The type in all these cases is this: A mother-cell produces by cell-division four daughter-cells. This is so far vegetative. Each daughter-cell contracts and becomes more or less rounded, secretes a wall of its own, and by the bursting or absorption of the wall of its mother-cell becomes free. This is evidently a rejuvenescence.

Examples of reproductive cells formed by free-cell formation are:

1. The ascospores of fungi and algæ.

2. The zoospores or mobile spores of many algæ and fungi.

3. The germinal vesicles of phanerogams.

The next portion of my subject is the study of the methods by which these special cells reproduce the plant.

1st. Asexual methods.

1. Rejuvenescence gives rise to a swarm-spore or zoospore. The whole of the protoplasm of a cell contracts, becomes rounded and rearranged, and escapes into the water, in which the plant floats as a mass of protoplasm, clear at one end and provided with cilia by which it is enabled to move, until after a time it comes to rest, and after secreting a wall forms a new plant by ordinary cell-division. Example: Oedogonium.

2. Free-cell formation forms swarm-spores which behave as above. Example: Achlya.

3. Free-cell formation forms the typical motionless spore of algæ and fungi. For instance, in the asci of lichens there are formed from a portion of the protoplasm four or more small ascospores, which secrete a cell-wall and lie loose in the ascus. Occasionally these spores may consist of two or more cells. They are set free by the rupture of the ascus, and germinate by putting out through their walls one or more filaments which branch and form the thallus of a new individual. Various other spores formed in the same way are known as _tetraspores_, etc.

4. Cell-division with rejuvenescence forms the spores of mosses and higher cryptogams.

To take the example of moss spores:

Certain cells in the sporogonium of a moss are called mother-cells. The protoplasm of each one of these becomes divided into four parts. Each of these parts then secretes a cell-wall and becomes free as a spore by the rupture or absorption of the wall of the mother-cell. The germination of the spores I shall describe later.

5. A process of budding which in the yeast plant and in mosses is merely vegetatively reproductive, in fungi becomes truly reproductive, namely, the buds are special cells arising from other special cells of the hyphæ.

For example, the so-called "gills" of the common mushroom have their surface composed of the ends of the threads of cells constituting the hyphæ. Some of these terminal cells push out a little finger of protoplasm, which swells, thickens its wall, and becomes detached from the mother-cell as a spore, here called specially a _basidiospore_.

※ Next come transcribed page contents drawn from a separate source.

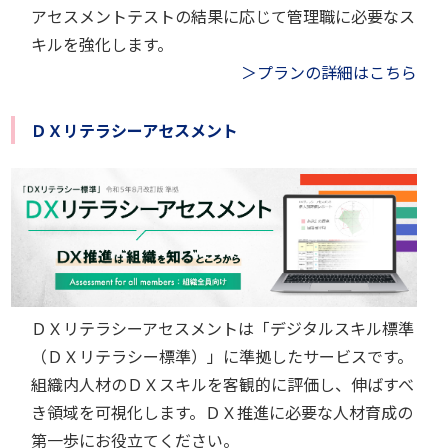
アセスメントテストの結果に応じて管理職に必要なス
キルを強化します。
＞プランの詳細はこちら
ＤＸリテラシーアセスメント
ＤＸリテラシーアセスメントは「デジタルスキル標準
（ＤＸリテラシー標準）」に準拠したサービスです。
組織内人材のＤＸスキルを客観的に評価し、伸ばすべ
き領域を可視化します。ＤＸ推進に必要な人材育成の
第一歩にお役立てください。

Also in the common gray mould of infusions and preserves, Penicillium, by a process which is perhaps intermediate between budding and cell-division, a cell at the end of a hypha constricts itself in several places, and the constricted portions become separate as _conidiospores_.

_Teleutospores, uredospores_, etc., are other names for spores similarly formed.

These conidiospores sometimes at once develop hyphæ, and sometimes, as in the case of the potato fungus, they turn out their contents as a swarm-spore, which actively moves about and penetrates the potato leaves through the stomata before they come to rest and elongate into the hyphal form.

So far for asexual methods of reproduction.

I shall now consider the sexual methods.

The distinctive character of these methods is that the cell from which the new individual is derived is incapable of producing by division or otherwise that new individual without the aid of the protoplasm of another cell.

Why this should be we do not know; all that we can do is to guess that there is some physical or chemical want which is only supplied through the union of the two protoplasmic masses. The process is of benefit to the species to which the individuals belong, since it gives it a greater vigor and adaptability to varying conditions, for the separate peculiarities of two individuals due to climatic or other conditions are in the new generation combined in one individual.